**Task brief**
Emit only the lines from the line containing "out in crowded" through the last line of the entries, unchanged.

■ ■ ■ ■ ■ ■ ■

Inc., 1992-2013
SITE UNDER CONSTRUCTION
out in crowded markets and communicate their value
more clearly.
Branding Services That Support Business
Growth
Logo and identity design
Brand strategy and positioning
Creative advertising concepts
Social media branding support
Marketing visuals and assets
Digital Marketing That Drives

■ ■ ■ ■ ■ ■ ■

**Task solution**
out in crowded markets and communicate their value
more clearly.
Branding Services That Support Business
Growth
Logo and identity design
Brand strategy and positioning
Creative advertising concepts
Social media branding support
Marketing visuals and assets
Digital Marketing That Drives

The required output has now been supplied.